■ Task instructions
Say how many lines in the records hold the word "pukul", and give nothing but that number.

■ Records to use
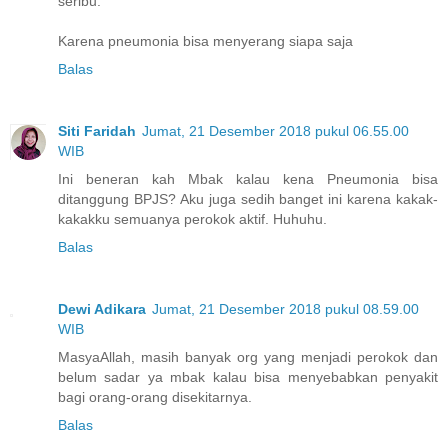
seribu.
Karena pneumonia bisa menyerang siapa saja
Balas
Siti Faridah
Jumat, 21 Desember 2018 pukul 06.55.00
WIB
Ini beneran kah Mbak kalau kena Pneumonia bisa
ditanggung BPJS? Aku juga sedih banget ini karena kakak-
kakakku semuanya perokok aktif. Huhuhu.
Balas
Dewi Adikara
Jumat, 21 Desember 2018 pukul 08.59.00
WIB
MasyaAllah, masih banyak org yang menjadi perokok dan
belum sadar ya mbak kalau bisa menyebabkan penyakit
bagi orang-orang disekitarnya.
Balas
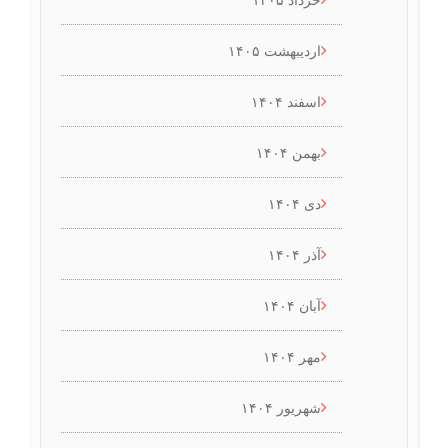
اردیبهشت ۱۴۰۵
اسفند ۱۴۰۴
بهمن ۱۴۰۴
دی ۱۴۰۴
آذر ۱۴۰۴
آبان ۱۴۰۴
مهر ۱۴۰۴
شهریور ۱۴۰۴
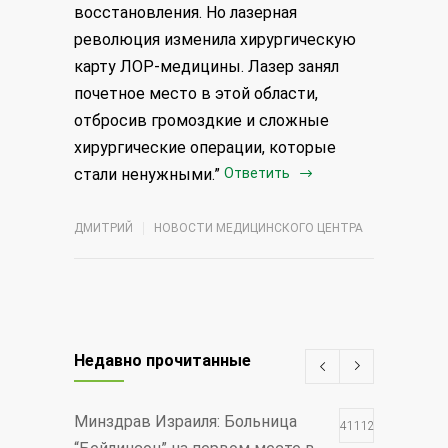
восстановления. Но лазерная
революция изменила хирургическую
карту ЛОР-медицины. Лазер занял
почетное место в этой области,
отбросив громоздкие и сложные
хирургические операции, которые
стали ненужными.”
Ответить
ДМИТРИЙ
НОВОСТИ МЕДИЦИНСКОГО ЦЕНТРА
Недавно прочитанные
Минздрав Израиля: Больница
411128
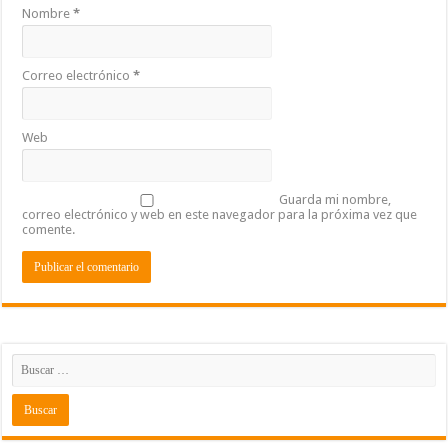
Nombre
*
Correo electrónico
*
Web
Guarda mi nombre,
correo electrónico y web en este navegador para la próxima vez que
comente.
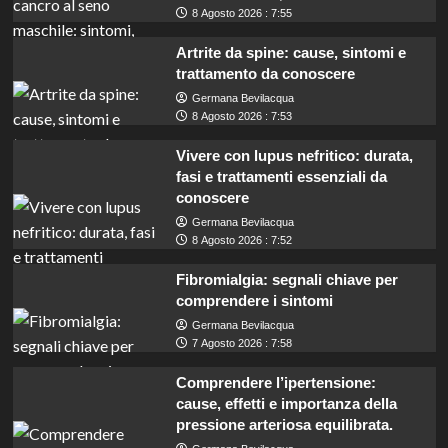
8 Agosto 2026 : 7:55
Artrite da spine: cause, sintomi e
trattamento da conoscere
Germana Bevilacqua
8 Agosto 2026 : 7:53
Vivere con lupus nefritico: durata,
fasi e trattamenti essenziali da
conoscere
Germana Bevilacqua
8 Agosto 2026 : 7:52
Fibromialgia: segnali chiave per
comprendere i sintomi
Germana Bevilacqua
7 Agosto 2026 : 7:58
Comprendere l’ipertensione:
cause, effetti e importanza della
pressione arteriosa equilibrata.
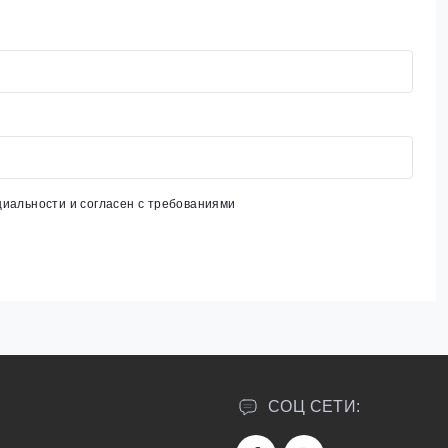
циальности
и согласен с требованиями
СОЦ СЕТИ:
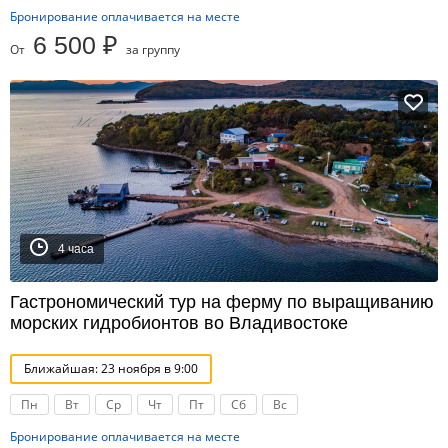
Бронирование оплачивается на месте
6 500 ₽
От
за группу
4 часа
Гастрономический тур на ферму по выращиванию
морских гидробионтов во Владивостоке
Ближайшая: 23 ноября в 9:00
Пн
Вт
Ср
Чт
Пт
Сб
Вс
Бронирование оплачивается на месте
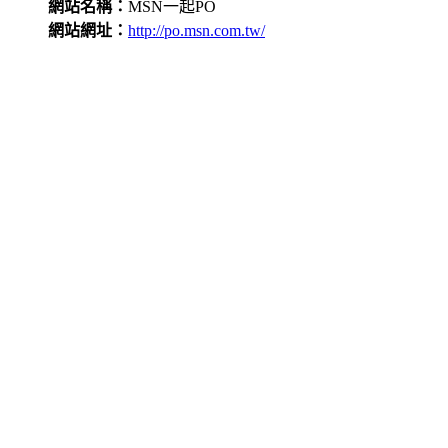
網站名稱：
MSN一起PO
網站網址：
http://po.msn.com.tw/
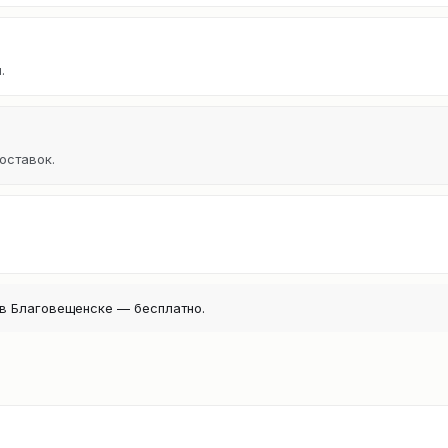
.
оставок.
в Благовещенске — бесплатно.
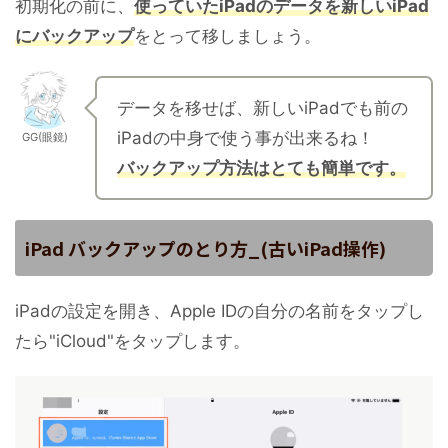
初期化の前に、
使っていたiPadのデータを新しいiPad
にバックアップ
をとって移しましょう。
データを移せば、新しいiPadでも前の
iPadの中身で使う事が出来るね！
GG(眼鏡)
バックアップ方法はとても簡単です。
iPad バックアップのとり方_(古いiPad操作)
iPadの設定を開き、Apple IDの自分の名前をタップし
たら"iCloud"をタップします。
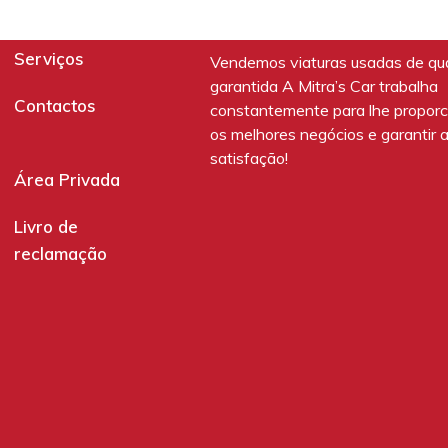
Serviços
Vendemos viaturas usadas de qu
garantida A Mitra’s Car trabalha
Contactos
constantemente para lhe proporc
os melhores negócios e garantir 
satisfação!
Área Privada
Livro de
reclamação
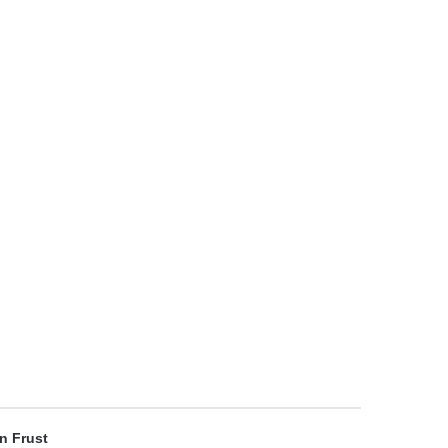
en Frust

■ Result
2